Building on your network
When selecting your guest, you certainly want to look for someone engaging, entertaining, and knowledgeable about the topic you’re pursuing. But, Jenkins says you also should look at how the guest can grow your audience and expand your reach.
“Part of it is about reach and you do want guests that bring an audience. Because part of the goal is not just to speak to your natural audience and who you already have on board,” said Jenkins. “But who does that person bring to the table that can be a part of the larger conversation that you’re wanting to create?”
Believe it or not, the first place to look is your own address book. By inviting guests with whom you already have an established relationship, your podcast conversations will feel connected and comfortable.
“That dynamic that is created on a podcast with someone you already have an existing relationship with, that’s going to be very different than someone you’re just engaging with for the first time, so that’s going to add a layer.”
That’s not to say you can’t reach out to those dream guests who are experts in what you’re discussing. In fact, Jenkins recommends finding a healthy combination of experts and everyday people.
Finding this balance will allow your podcast episodes to deliver content that’s both authoritative and aspirational, but also practical and relatable, says Jenkins.
“Give me something I can aspire to and dream for, but also give me something I can walk away and do right now.”
Pitching your podcast
So, you find the perfect guest, but how do you pop the question? Each invite you send should be well-researched, persuasive and intentional, says Jenkins.
The first step is providing your potential guest with context. A successful pitch gives guests a good sense of who you are, what your podcast is about and some statistical information on your audience.
“Any stats on the reach and who you know is listening,” said Jenkins. “If it’s a brand new show, obviously you’re not going to have that data, but you can give some sort of historical data: give social media numbers, give information on ‘Has there been a book? ‘Has there been a show?’ ‘Has there been coverage in the media?’”
Once you provide clarity on your podcast content, begin to establish your expectations for the guest. Give them a sense of exactly what you’re asking of them.
“What will you be talking about? How long will the interview take? Is it going to be on the phone? Over Skype? Zencastr?” said Jenkins. “Create those parameters so they know what to expect.”
Perhaps most importantly, you should let them know why they’re a great fit for the show. No pitch is complete without explaining what value you see in the potential guest and why you want them.

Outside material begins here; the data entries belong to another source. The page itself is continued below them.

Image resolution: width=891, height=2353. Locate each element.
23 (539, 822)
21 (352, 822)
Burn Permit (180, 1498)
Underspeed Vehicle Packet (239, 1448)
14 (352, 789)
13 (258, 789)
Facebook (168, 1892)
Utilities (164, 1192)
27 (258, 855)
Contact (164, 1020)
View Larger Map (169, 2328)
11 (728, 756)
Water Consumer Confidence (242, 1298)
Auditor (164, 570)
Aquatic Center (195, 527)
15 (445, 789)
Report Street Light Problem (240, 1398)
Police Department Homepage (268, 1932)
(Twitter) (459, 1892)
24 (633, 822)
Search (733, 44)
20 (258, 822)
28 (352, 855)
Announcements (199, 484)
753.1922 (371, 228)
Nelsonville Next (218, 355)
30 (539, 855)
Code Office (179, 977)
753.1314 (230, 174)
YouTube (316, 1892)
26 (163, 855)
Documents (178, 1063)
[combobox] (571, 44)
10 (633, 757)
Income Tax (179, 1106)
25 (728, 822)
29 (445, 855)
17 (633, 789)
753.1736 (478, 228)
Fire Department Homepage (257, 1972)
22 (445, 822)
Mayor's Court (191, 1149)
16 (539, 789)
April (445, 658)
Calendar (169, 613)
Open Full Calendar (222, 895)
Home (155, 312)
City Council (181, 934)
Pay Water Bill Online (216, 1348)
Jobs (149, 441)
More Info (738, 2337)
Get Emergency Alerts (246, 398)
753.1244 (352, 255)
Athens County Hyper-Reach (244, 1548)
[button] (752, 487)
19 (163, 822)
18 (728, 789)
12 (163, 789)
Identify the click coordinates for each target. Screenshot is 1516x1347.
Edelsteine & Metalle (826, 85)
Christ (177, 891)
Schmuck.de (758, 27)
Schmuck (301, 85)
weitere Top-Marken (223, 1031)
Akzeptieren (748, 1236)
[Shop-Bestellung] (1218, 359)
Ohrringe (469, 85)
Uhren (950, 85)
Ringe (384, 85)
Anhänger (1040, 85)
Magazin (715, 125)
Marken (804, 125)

“Help them connect those dots between their voice and your audience. And why it’s really important that they come on your show.”
Preparing for the interview
Before you sit down for the interview with your guest, you want to make sure you’re doing everything you can to value their time.
That means making sure your questions are well-researched and informed, so you can have a worthwhile and engaged conversation.
“Do some homework. Don’t just ask super surface questions,” said Jenkins. “What is an angle I can take with this guest that can really give me some unique content?”
You’ll also want to provide your guest with some basic information on how to best execute the interview. Jenkins recommends giving a bullet point list with reminders to find a quiet place, silence their phone and your contact information in case they run into any issues.
“Give them the tools to be successful. Set your guest up to win.”